September 9, 2018 – Pastoral Impressions by Fr. Bill

Dorothy Day was born in Brooklyn, lived in Chicago where she earned a four-year scholarship to the University of Chicago to study English. She stayed for only two years. Bored with the structure and convention of education, she returned to New York and began to work as a reporter for the radical newspapers THE CALL and THE MASSES.
Frustrated with her life, Dorothy began to search for God, and in the process, she discovered Catholicism. Still, she needed a way to exercise her faith in some way that would assist the social order in society. In 1932, Dorothy met Peter Maurin, a French peasant and social activist. Working together they scraped up fifty-seven dollars to pay for the first issue of THE CATHOLIC WORKER. Dorothy serves as an excellent illustration of a Christian in American society who refused to take the easy way out, but rather chose to be an advocate for the poor.

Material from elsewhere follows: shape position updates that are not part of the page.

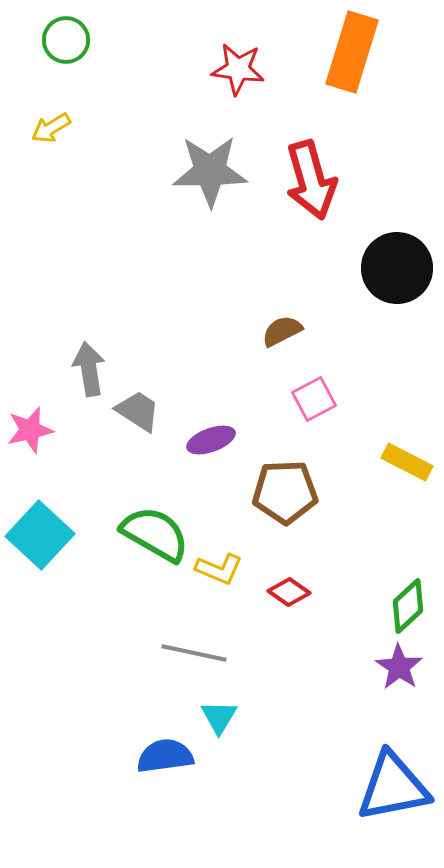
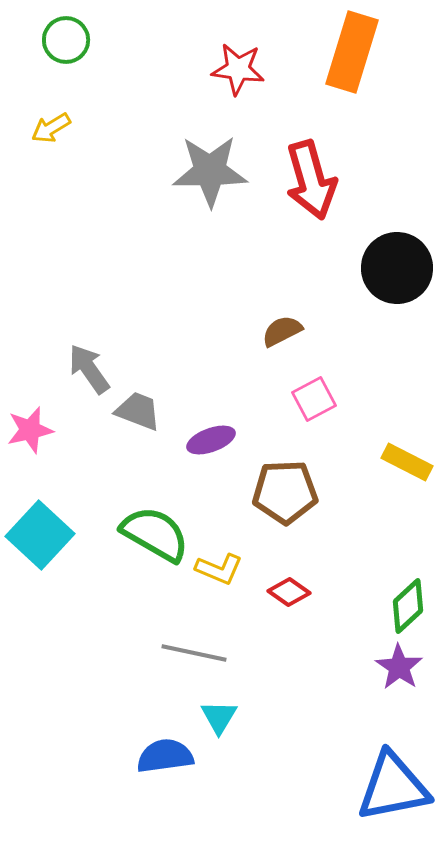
gray arrow: rotated 26 degrees counterclockwise
gray trapezoid: rotated 12 degrees counterclockwise
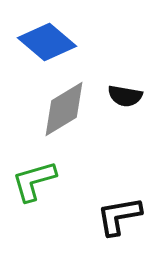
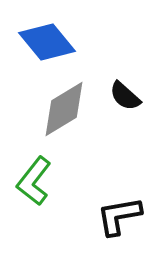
blue diamond: rotated 10 degrees clockwise
black semicircle: rotated 32 degrees clockwise
green L-shape: rotated 36 degrees counterclockwise
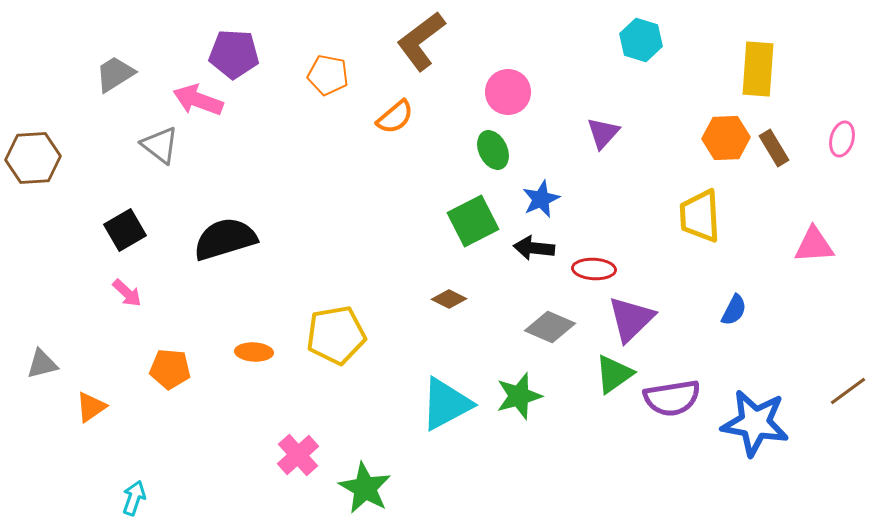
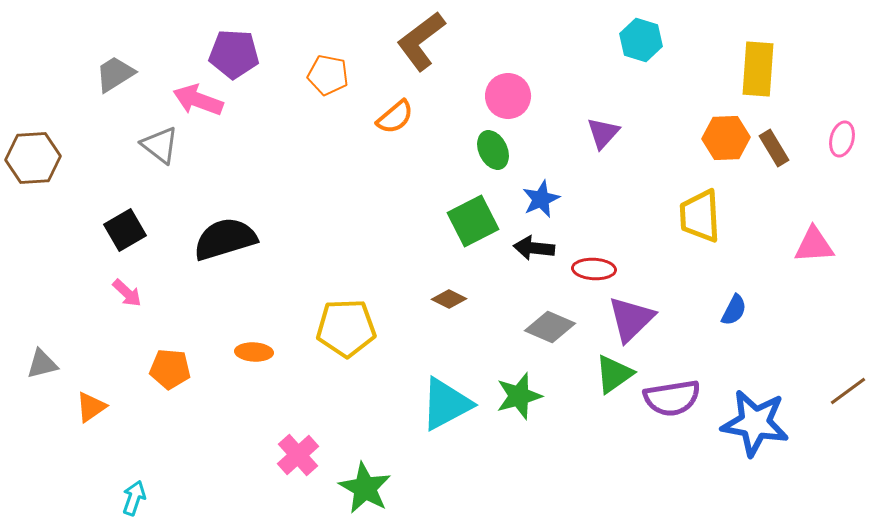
pink circle at (508, 92): moved 4 px down
yellow pentagon at (336, 335): moved 10 px right, 7 px up; rotated 8 degrees clockwise
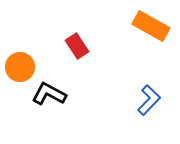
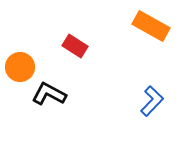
red rectangle: moved 2 px left; rotated 25 degrees counterclockwise
blue L-shape: moved 3 px right, 1 px down
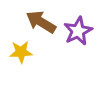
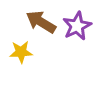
purple star: moved 1 px left, 5 px up
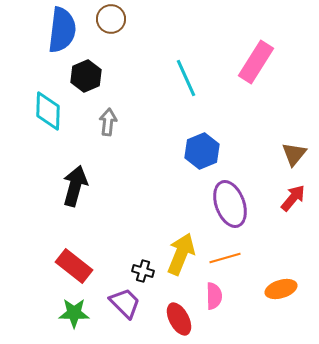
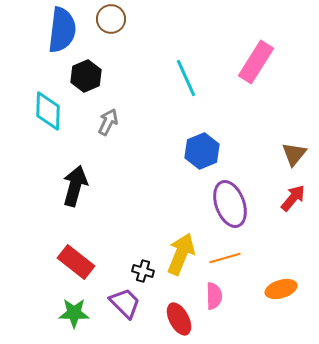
gray arrow: rotated 20 degrees clockwise
red rectangle: moved 2 px right, 4 px up
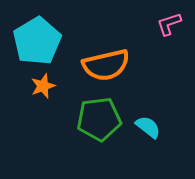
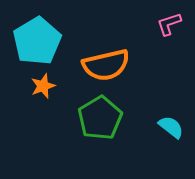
green pentagon: moved 1 px right, 1 px up; rotated 24 degrees counterclockwise
cyan semicircle: moved 23 px right
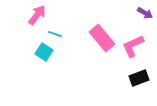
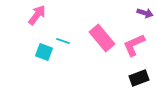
purple arrow: rotated 14 degrees counterclockwise
cyan line: moved 8 px right, 7 px down
pink L-shape: moved 1 px right, 1 px up
cyan square: rotated 12 degrees counterclockwise
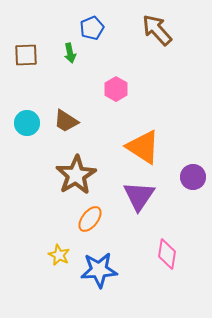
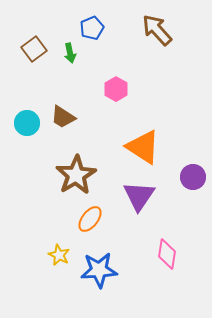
brown square: moved 8 px right, 6 px up; rotated 35 degrees counterclockwise
brown trapezoid: moved 3 px left, 4 px up
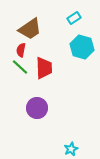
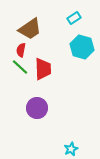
red trapezoid: moved 1 px left, 1 px down
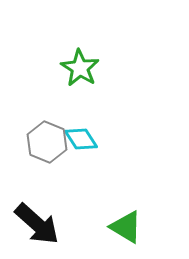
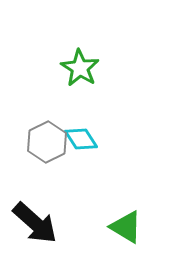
gray hexagon: rotated 12 degrees clockwise
black arrow: moved 2 px left, 1 px up
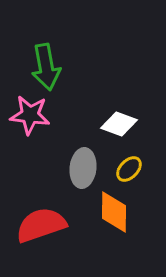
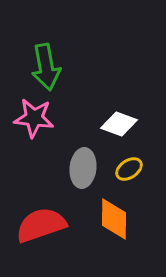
pink star: moved 4 px right, 3 px down
yellow ellipse: rotated 12 degrees clockwise
orange diamond: moved 7 px down
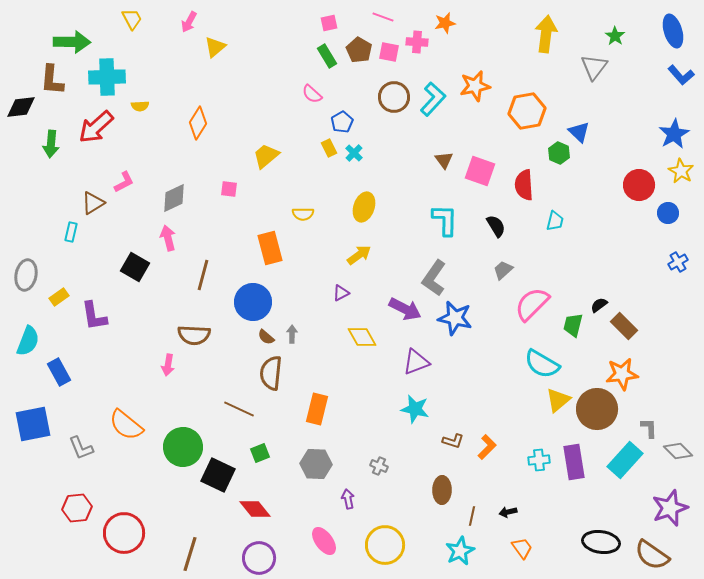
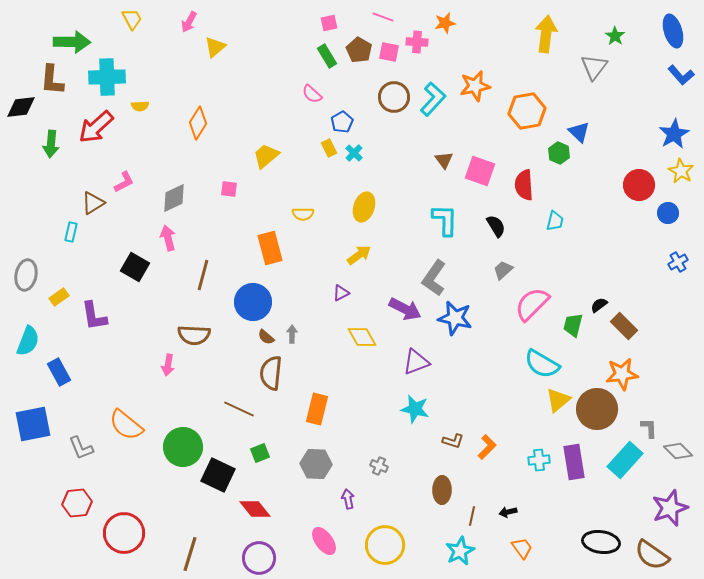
red hexagon at (77, 508): moved 5 px up
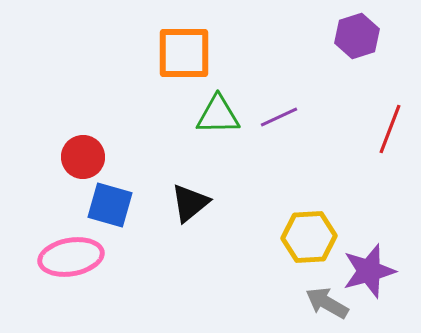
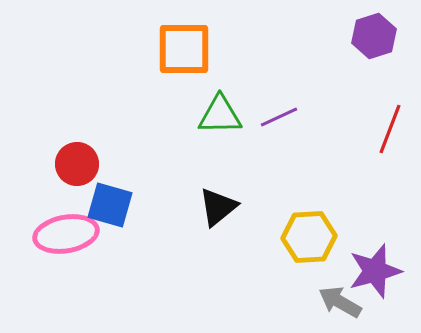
purple hexagon: moved 17 px right
orange square: moved 4 px up
green triangle: moved 2 px right
red circle: moved 6 px left, 7 px down
black triangle: moved 28 px right, 4 px down
pink ellipse: moved 5 px left, 23 px up
purple star: moved 6 px right
gray arrow: moved 13 px right, 1 px up
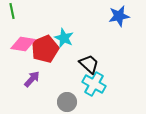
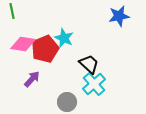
cyan cross: rotated 20 degrees clockwise
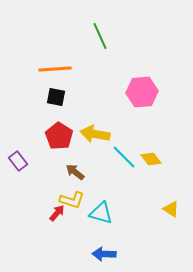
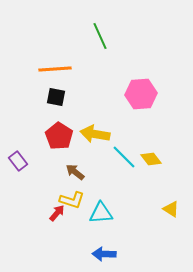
pink hexagon: moved 1 px left, 2 px down
cyan triangle: rotated 20 degrees counterclockwise
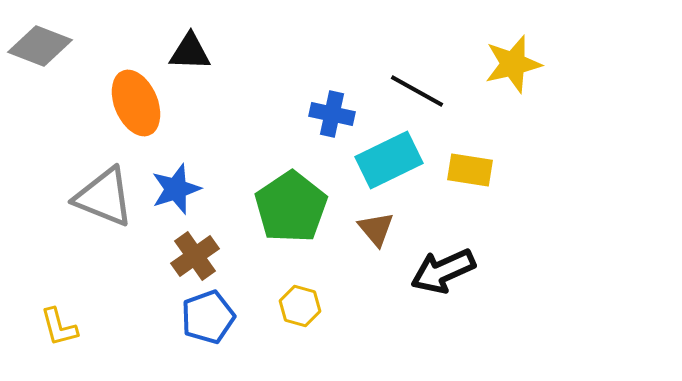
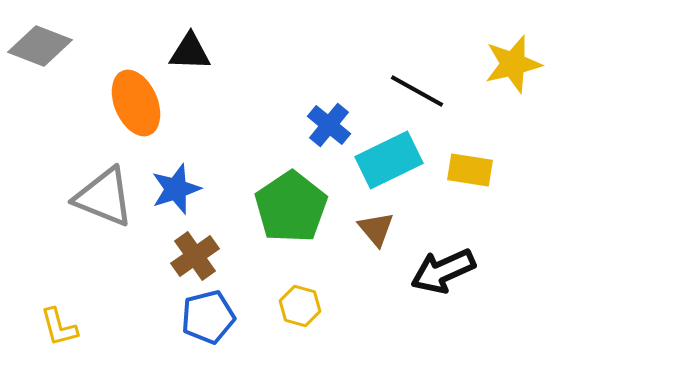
blue cross: moved 3 px left, 11 px down; rotated 27 degrees clockwise
blue pentagon: rotated 6 degrees clockwise
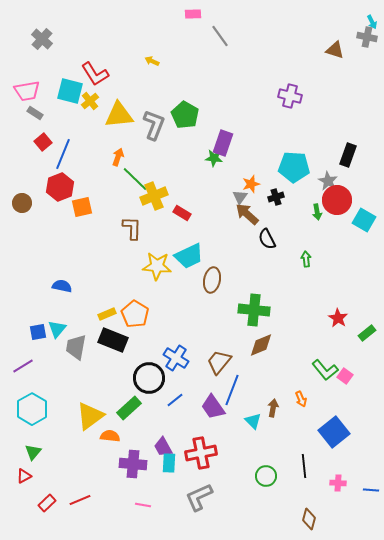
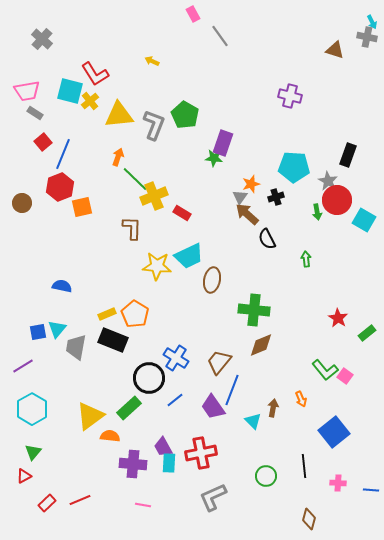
pink rectangle at (193, 14): rotated 63 degrees clockwise
gray L-shape at (199, 497): moved 14 px right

Our readings today describe how God opens our senses, challenging us to use them wisely while never failing to act to correct social ills. In today’s gospel Jesus shows himself to be God, for he too opens the ears and loosens the tongue of one coming to him for help.
Most of us are quite fortunate. We possess power over all five of our senses. When we have opened our senses, then we must respond to the challenge of St. James and avoid the temptation to discriminate. Few people intentionally discriminate against others, but we use varied criteria. Sometimes it is education; sometimes it is appearance; and sometimes it is one’s skin color, ethnicity, or national origin. We must do our best to see the whole picture, hear the entire story, and speak the complete truth, no matter how difficult, challenging, or disconcerting it may be. God has opened our eyes, ears, and lips; God has given us the opportunity to sense the plight of the poor. Let us not be indifferent, but rather let us use the gifts God has given us to give food to the hungry and to those who have a hunger for justice.